# Condensed: AutoMM Detection - Prepare Pothole Dataset

Summary: This tutorial demonstrates how to prepare a pothole detection dataset for AutoMM Detection, specifically focusing on implementing dataset preparation using CLI tools and understanding dataset structure. It helps with tasks related to setting up object detection training data, particularly for pothole detection use cases. Key features include CLI-based dataset preparation, COCO format conversion, and dataset splitting (3:1:1 ratio). The tutorial covers essential implementation details like storage requirements, execution time estimates, and best practices for using AutoMM MultiModalPredictor with COCO-formatted data, making it valuable for developers working on computer vision detection tasks.

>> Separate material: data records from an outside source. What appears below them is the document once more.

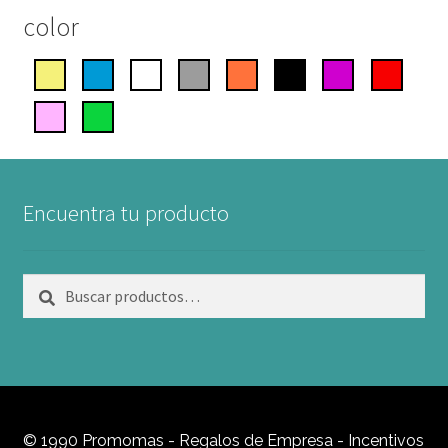
color
Encuentra tu producto
Buscar
Buscar
por:
© 1990 Promomas - Regalos de Empresa - Incentivos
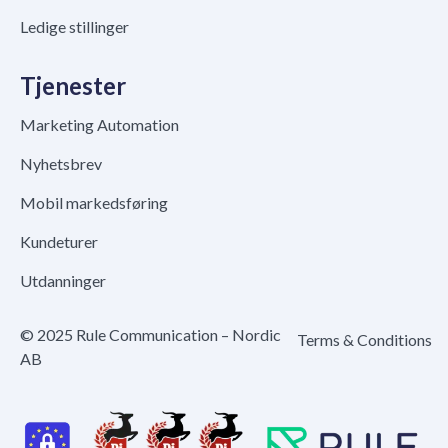
Ledige stillinger
Tjenester
Marketing Automation
Nyhetsbrev
Mobil markedsføring
Kundeturer
Utdanninger
© 2025 Rule Communication – Nordic
Terms & Conditions
AB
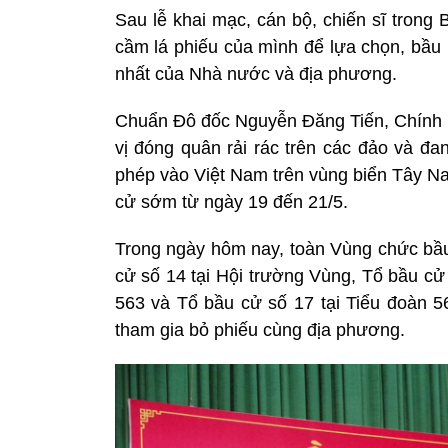
Sau lễ khai mạc, cán bộ, chiến sĩ trong
cầm lá phiếu của mình để lựa chọn, bầu 
nhất của Nhà nước và địa phương.
Chuẩn Đô đốc Nguyễn Đăng Tiến, Chính u
vị đóng quân rải rác trên các đảo và đ
phép vào Việt Nam trên vùng biển Tây Na
cử sớm từ ngày 19 đến 21/5.
Trong ngày hôm nay, toàn Vùng chức bầu
cử số 14 tại Hội trường Vùng, Tổ bầu cử
563 và Tổ bầu cử số 17 tại Tiểu đoàn 56
tham gia bỏ phiếu cùng địa phương.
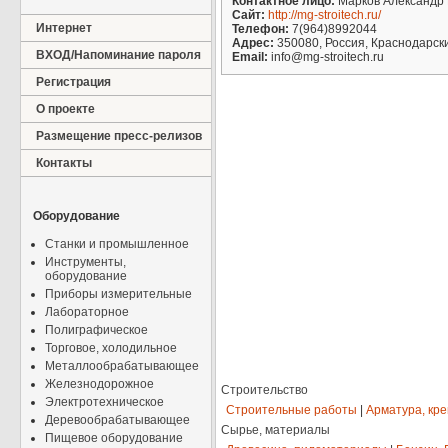
Контактное лицо:
Марков Александр
Сайт:
http://mg-stroitech.ru/
Интернет
Телефон:
7(964)8992044
Адрес:
350080, Россия, Краснодарский
ВХОД/Напоминание пароля
Email:
info@mg-stroitech.ru
Регистрация
О проекте
Размещение пресс-релизов
Контакты
Оборудование
Станки и промышленное
Инструменты,
оборудование
Приборы измерительные
Лабораторное
Полиграфическое
Торговое, холодильное
Металлообрабатывающее
Железнодорожное
Строительство
Электротехническое
Строительные работы
|
Арматура, кр
Деревообрабатывающее
Сырье, материалы
Пищевое оборудование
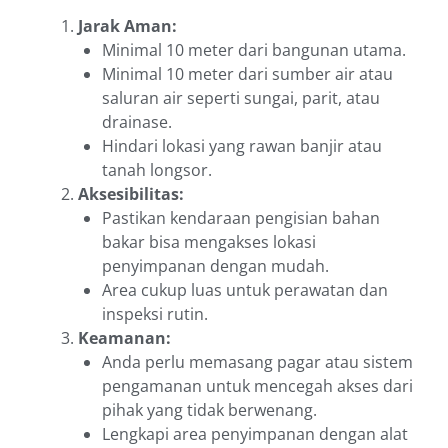
Jarak Aman:
Minimal 10 meter dari bangunan utama.
Minimal 10 meter dari sumber air atau
saluran air seperti sungai, parit, atau
drainase.
Hindari lokasi yang rawan banjir atau
tanah longsor.
Aksesibilitas:
Pastikan kendaraan pengisian bahan
bakar bisa mengakses lokasi
penyimpanan dengan mudah.
Area cukup luas untuk perawatan dan
inspeksi rutin.
Keamanan:
Anda perlu memasang pagar atau sistem
pengamanan untuk mencegah akses dari
pihak yang tidak berwenang.
Lengkapi area penyimpanan dengan alat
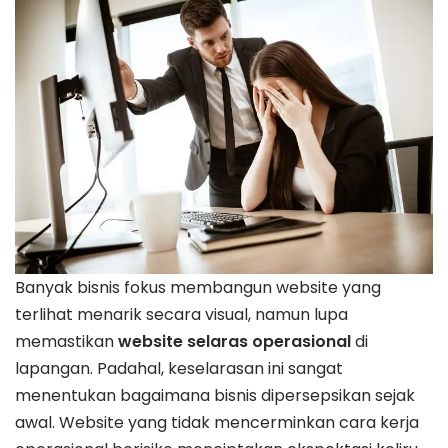
Banyak bisnis fokus membangun website yang
terlihat menarik secara visual, namun lupa
memastikan
website selaras operasional
di
lapangan. Padahal, keselarasan ini sangat
menentukan bagaimana bisnis dipersepsikan sejak
awal. Website yang tidak mencerminkan cara kerja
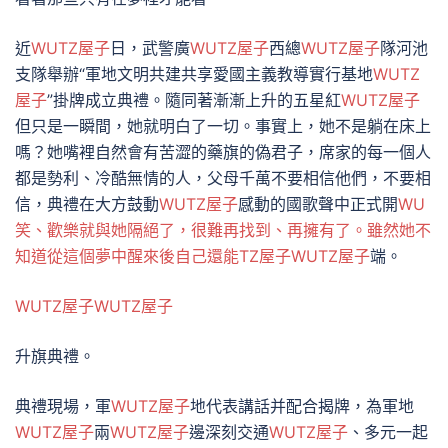
近
WUTZ屋子
日，武警廣
WUTZ屋子
西總
WUTZ屋子
隊河池
支隊舉辦“軍地文明共建共享愛國主義教導實行基地
WUTZ
屋子
”掛牌成立典禮。隨同著漸漸上升的五星紅
WUTZ屋子
但只是一瞬間，她就明白了一切。事實上，她不是躺在床上
嗎？她嘴裡自然會有苦澀的藥旗的偽君子，席家的每一個人
都是勢利、冷酷無情的人，父母千萬不要相信他們，不要相
信，典禮在大方鼓動
WUTZ屋子
感動的國歌聲中正式開
WU
笑、歡樂就與她隔絕了，很難再找到、再擁有了。雖然她不
知道從這個夢中醒來後自己還能TZ屋子
WUTZ屋子
端。
WUTZ屋子
WUTZ屋子
升旗典禮。
典禮現場，軍
WUTZ屋子
地代表講話并配合揭牌，為軍地
WUTZ屋子
兩
WUTZ屋子
邊深刻交通
WUTZ屋子
、多元一起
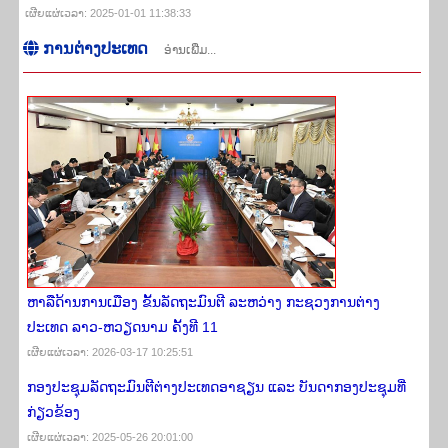
ເຜີຍ​ແຜ່​ເວ​ລາ: 2025-01-01 11:38:33
ການ​ຕ່າງ​ປະ​ເທດ
ອ່ານເພີ່ມ...
ຫາລືດ້ານການເມືອງ ຂັ້ນລັດຖະມົນຕີ ລະຫວ່າງ ກະຊວງການຕ່າງ
ປະເທດ ລາວ-ຫວຽດນາມ ຄັ້ງທີ 11
ເຜີຍ​ແຜ່​ເວ​ລາ: 2026-03-17 10:25:51
ກອງປະຊຸມລັດຖະມົນຕີຕ່າງປະເທດອາຊຽນ ແລະ ບັນດາກອງປະຊຸມທີ່
ກ່ຽວຂ້ອງ
ເຜີຍ​ແຜ່​ເວ​ລາ: 2025-05-26 20:01:00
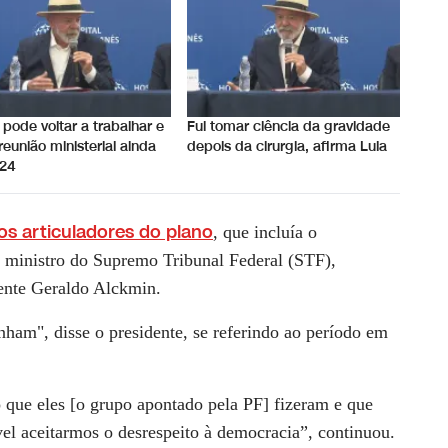
á pode voltar a trabalhar e
Fui tomar ciência da gravidade
 reunião ministerial ainda
depois da cirurgia, afirma Lula
24
 articuladores do plano
, que incluía o
o ministro do Supremo Tribunal Federal (STF),
ente Geraldo Alckmin.
nham", disse o presidente, se referindo ao período em
 que eles [o grupo apontado pela PF] fizeram e que
el aceitarmos o desrespeito à democracia”, continuou.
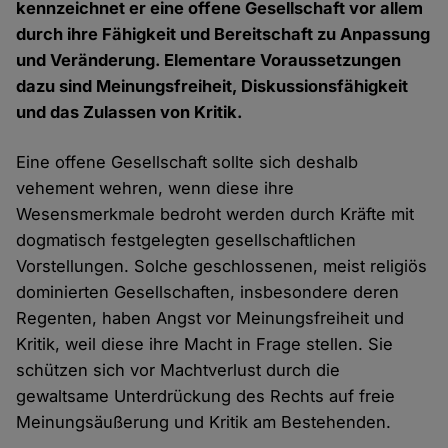
kennzeichnet er eine offene Gesellschaft vor allem
durch ihre Fähigkeit und Bereitschaft zu Anpassung
und Veränderung. Elementare Voraussetzungen
dazu sind Meinungsfreiheit, Diskussionsfähigkeit
und das Zulassen von Kritik.
Eine offene Gesellschaft sollte sich deshalb
vehement wehren, wenn diese ihre
Wesensmerkmale bedroht werden durch Kräfte mit
dogmatisch festgelegten gesellschaftlichen
Vorstellungen. Solche geschlossenen, meist religiös
dominierten Gesellschaften, insbesondere deren
Regenten, haben Angst vor Meinungsfreiheit und
Kritik, weil diese ihre Macht in Frage stellen. Sie
schützen sich vor Machtverlust durch die
gewaltsame Unterdrückung des Rechts auf freie
Meinungsäußerung und Kritik am Bestehenden.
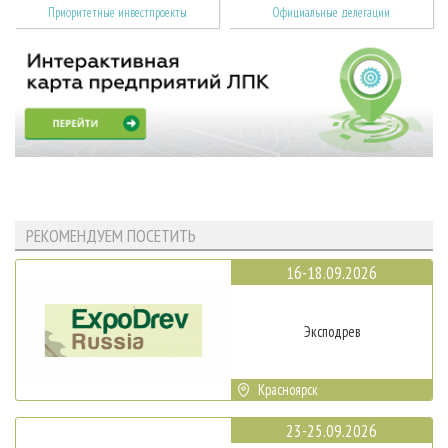
Приоритетные инвестпроекты
Официальные делегации
РЕКОМЕНДУЕМ ПОСЕТИТЬ
16-18.09.2026
Эксподрев
Красноярск
23-25.09.2026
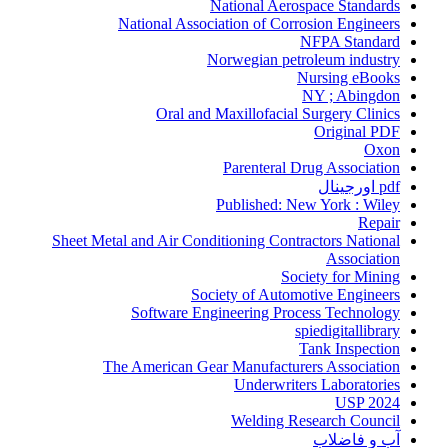
National Aerospace Standards
National Association of Corrosion Engineers
NFPA Standard
Norwegian petroleum industry
Nursing eBooks
NY ; Abingdon
Oral and Maxillofacial Surgery Clinics
Original PDF
Oxon
Parenteral Drug Association
pdf اورجینال
Published: New York : Wiley
Repair
Sheet Metal and Air Conditioning Contractors National
Association
Society for Mining
Society of Automotive Engineers
Software Engineering Process Technology
spiedigitallibrary
Tank Inspection
The American Gear Manufacturers Association
Underwriters Laboratories
USP 2024
Welding Research Council
آب و فاضلاب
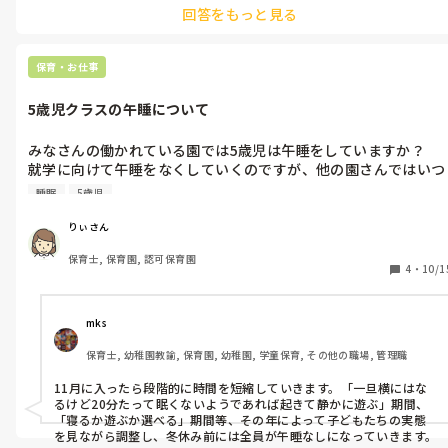
回答をもっと見る
みんな早く知りたいので、ずっと気になります😅
保育・お仕事
5歳児クラスの午睡について
みなさんの働かれている園では5歳児は午睡をしていますか？

就学に向けて午睡をなくしていくのですが、他の園さんではいつ
頃からなくしているのか気になりました。

睡眠
5歳児
みなさんの園の様子を教えてください(^^)
りぃさん
保育士, 保育園, 認可保育園
4
・
10/1
mks
保育士, 幼稚園教諭, 保育園, 幼稚園, 学童保育, その他の職場, 管理職
11月に入ったら段階的に時間を短縮していきます。「一旦横にはな
るけど20分たって眠くないようであれば起きて静かに遊ぶ」期間、
「寝るか遊ぶか選べる」期間等、その年によって子どもたちの実態
を見ながら調整し、冬休み前には全員が午睡なしになっていきます。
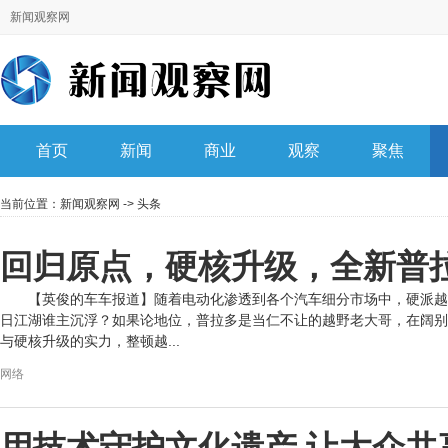
新闻观察网
首页
新闻
商业
观察
聚焦
当前位置：
新闻观察网
->
头条
回归原点，硬核升级，全新普
【英俊的车车报道】随着电动化渗透到各个汽车细分市场中，硬派越
日江湖谁主沉浮？如果论地位，普拉多是当仁不让的越野老大哥，在阔别
与硬核升级的实力，整顿越...
网络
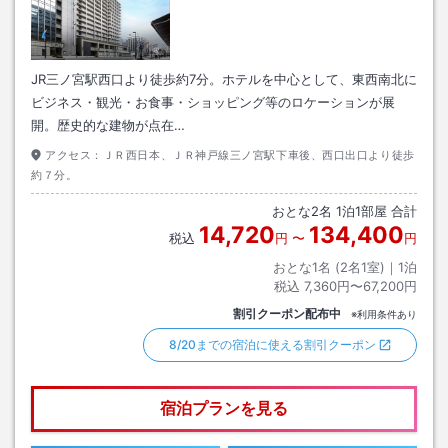
JR三ノ宮駅西口より徒歩約7分。ホテルを中心として、東西南北に
ビジネス・観光・お食事・ショッピング等のロケーションが展
開。歴史的な建物が点在…
アクセス：
ＪＲ西日本、ＪＲ神戸線三ノ宮駅下車後、西口出口より徒歩
約７分。
おとな
2
名
1
泊
1
部屋 合計
14,720
134,400
税込
円
〜
円
おとな1名 (
2
名1室)｜
1
泊
税込
7,360円〜67,200円
割引クーポン配布中
※利用条件あり
8/20までの宿泊に使える割引クーポン
宿泊プランを見る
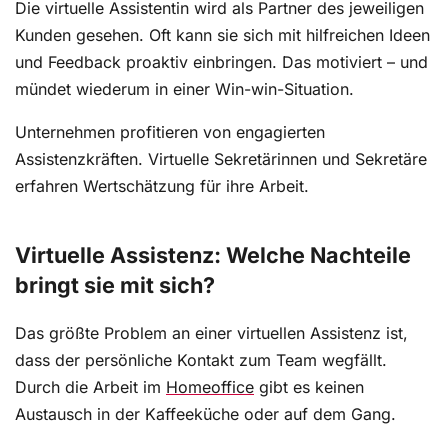
Die virtuelle Assistentin wird als Partner des jeweiligen
Kunden gesehen. Oft kann sie sich mit hilfreichen Ideen
und Feedback proaktiv einbringen. Das motiviert – und
mündet wiederum in einer Win-win-Situation.
Unternehmen profitieren von engagierten
Assistenzkräften. Virtuelle Sekretärinnen und Sekretäre
erfahren Wertschätzung für ihre Arbeit.
Virtuelle Assistenz: Welche Nachteile
bringt sie mit sich?
Das größte Problem an einer virtuellen Assistenz ist,
dass der persönliche Kontakt zum Team wegfällt.
Durch die Arbeit im
Homeoffice
gibt es keinen
Austausch in der Kaffeeküche oder auf dem Gang.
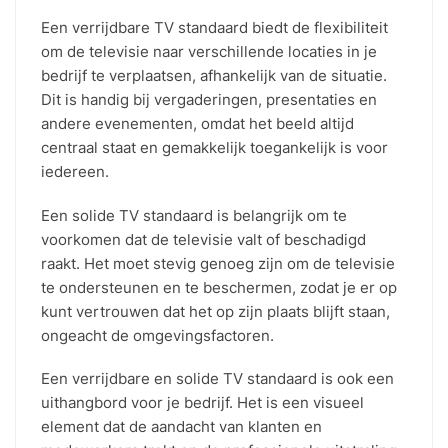
Een verrijdbare TV standaard biedt de flexibiliteit
om de televisie naar verschillende locaties in je
bedrijf te verplaatsen, afhankelijk van de situatie.
Dit is handig bij vergaderingen, presentaties en
andere evenementen, omdat het beeld altijd
centraal staat en gemakkelijk toegankelijk is voor
iedereen.
Een solide TV standaard is belangrijk om te
voorkomen dat de televisie valt of beschadigd
raakt. Het moet stevig genoeg zijn om de televisie
te ondersteunen en te beschermen, zodat je er op
kunt vertrouwen dat het op zijn plaats blijft staan,
ongeacht de omgevingsfactoren.
Een verrijdbare en solide TV standaard is ook een
uithangbord voor je bedrijf. Het is een visueel
element dat de aandacht van klanten en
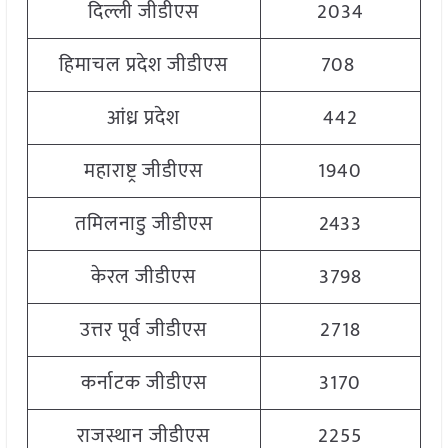
दिल्ली जीडीएस
2034
हिमाचल प्रदेश जीडीएस
708
आंध्र प्रदेश
442
महाराष्ट्र जीडीएस
1940
तमिलनाडु जीडीएस
2433
केरल जीडीएस
3798
उत्तर पूर्व जीडीएस
2718
कर्नाटक जीडीएस
3170
राजस्थान जीडीएस
2255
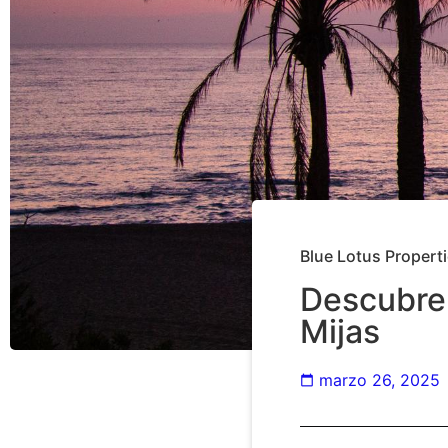
Blue Lotus Propert
Descubre 
Mijas
marzo 26, 2025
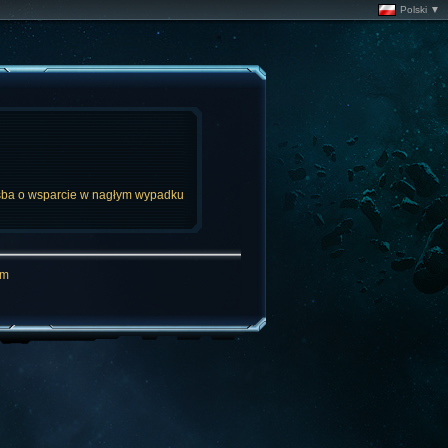
Polski ▼
ba o wsparcie w nagłym wypadku
om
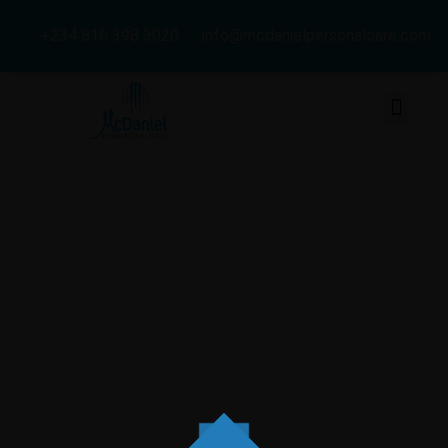
+234 816 398 3020
info@mcdanielpersonalcare.com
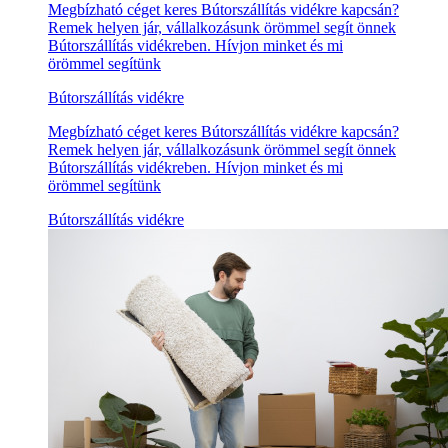
Megbízható céget keres Bútorszállítás vidékre kapcsán?
Remek helyen jár, vállalkozásunk örömmel segít önnek
Bútorszállítás vidékreben. Hívjon minket és mi
örömmel segítünk
Bútorszállítás vidékre
Megbízható céget keres Bútorszállítás vidékre kapcsán?
Remek helyen jár, vállalkozásunk örömmel segít önnek
Bútorszállítás vidékreben. Hívjon minket és mi
örömmel segítünk
Bútorszállítás vidékre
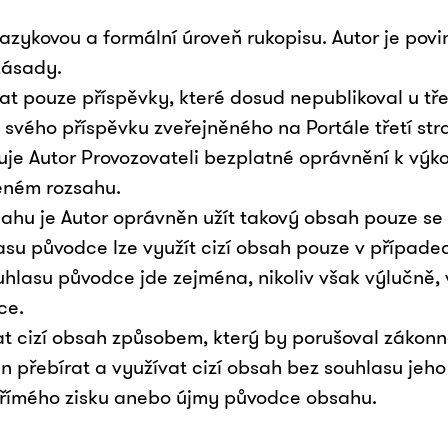
azykovou a formální úroveň rukopisu. Autor je pov
zásady.
at pouze příspěvky, které dosud nepublikoval u tře
svého příspěvku zveřejněného na Portále třetí str
uje Autor Provozovateli bezplatné oprávnění k výk
eném rozsahu.
sahu je Autor oprávněn užít takový obsah pouze se
su původce lze využít cizí obsah pouze v případ
uhlasu původce jde zejména, nikoliv však výlučně,
ce.
at cizí obsah způsobem, který by porušoval zákonn
 přebírat a využívat cizí obsah bez souhlasu jeh
římého zisku anebo újmy původce obsahu.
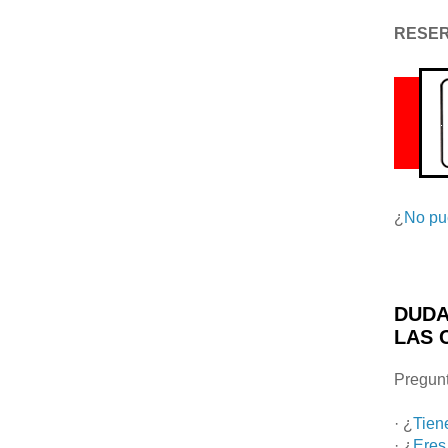
RESE
¿
No pu
DUDA
LAS 
Pregunt
· ¿
Tien
· ¿
Eres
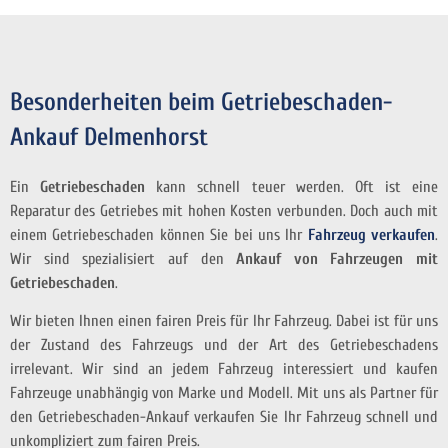
Besonderheiten beim Getriebeschaden-
Ankauf Delmenhorst
Ein
Getriebeschaden
kann schnell teuer werden. Oft ist eine
Reparatur des Getriebes mit hohen Kosten verbunden. Doch auch mit
einem Getriebeschaden können Sie bei uns Ihr
Fahrzeug verkaufen
.
Wir sind spezialisiert auf den
Ankauf von Fahrzeugen mit
Getriebeschaden
.
Wir bieten Ihnen einen fairen Preis für Ihr Fahrzeug. Dabei ist für uns
der Zustand des Fahrzeugs und der Art des Getriebeschadens
irrelevant. Wir sind an jedem Fahrzeug interessiert und kaufen
Fahrzeuge unabhängig von Marke und Modell. Mit uns als Partner für
den Getriebeschaden-Ankauf verkaufen Sie Ihr Fahrzeug schnell und
unkompliziert zum fairen Preis.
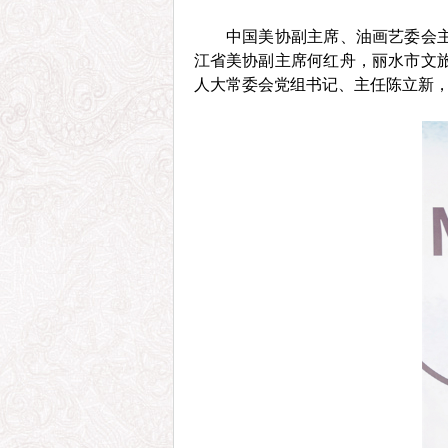
中国美协副主席、油画艺委会
江省美协副主席何红舟，丽水市文
人大常委会党组书记、主任陈立新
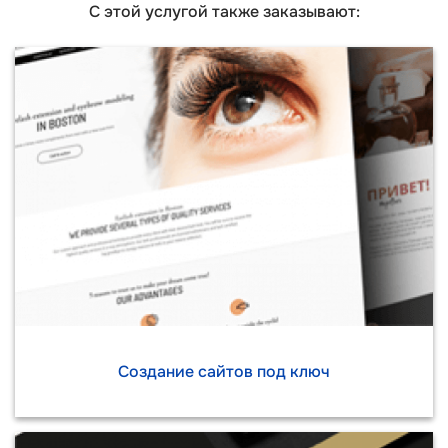
С этой услугой также заказывают:
Создание сайтов под ключ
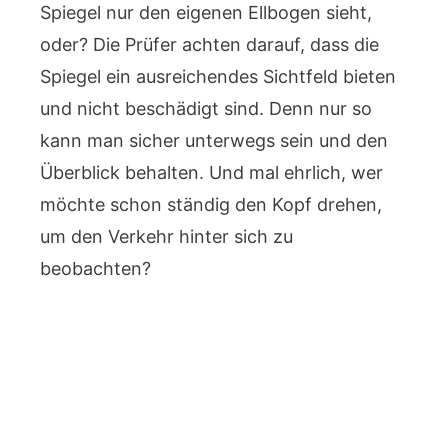
Spiegel nur den eigenen Ellbogen sieht,
oder? Die Prüfer achten darauf, dass die
Spiegel ein ausreichendes Sichtfeld bieten
und nicht beschädigt sind. Denn nur so
kann man sicher unterwegs sein und den
Überblick behalten. Und mal ehrlich, wer
möchte schon ständig den Kopf drehen,
um den Verkehr hinter sich zu
beobachten?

*This is a condensed version that preserves essential implementation details and context.*

Here's the condensed tutorial focusing on essential implementation details:

# AutoMM Detection - Pothole Dataset Preparation

## Key Requirements
- Disk space: 1 GB
- Preferred storage: SSD
- Typical preparation time: ~3 min on AWS EC2 with EBS

## Dataset Overview
- 665 images of potholes on roads
- Used for AutoMM Detection fine-tuning demonstrations
- Available formats: COCO (recommended) or VOC

## Implementation Methods

### 1. Using CLI Tool (Recommended)
```bash
# Basic usage - current directory
python3 -m autogluon.multimodal.cli.prepare_detection_dataset --dataset_name pothole

# With custom output path
python3 -m autogluon.multimodal.cli.prepare_detection_dataset -d pothole -o ~/data
```

### 2. Dataset Structure
After preparation, COCO format annotations are split (3:1:1 ratio):
```
pothole/Annotations/
├── usersplit_train_cocoformat.json
├── usersplit_val_cocoformat.json
└── usersplit_test_cocoformat.json
```

## Important Notes
- **Strongly recommended**: Use COCO format instead of VOC
- For VOC to COCO conversion, refer to:
  - "AutoMM Detection - Prepare COCO2017 Dataset"
  - "Convert Data to COCO Format"

## Best Practices
1. Always use COCO format for AutoMM MultiModalPredictor
2. Verify dataset splits after preparation
3. Use SSD for better performance

For customization options, refer to the "Customize AutoMM" documentation.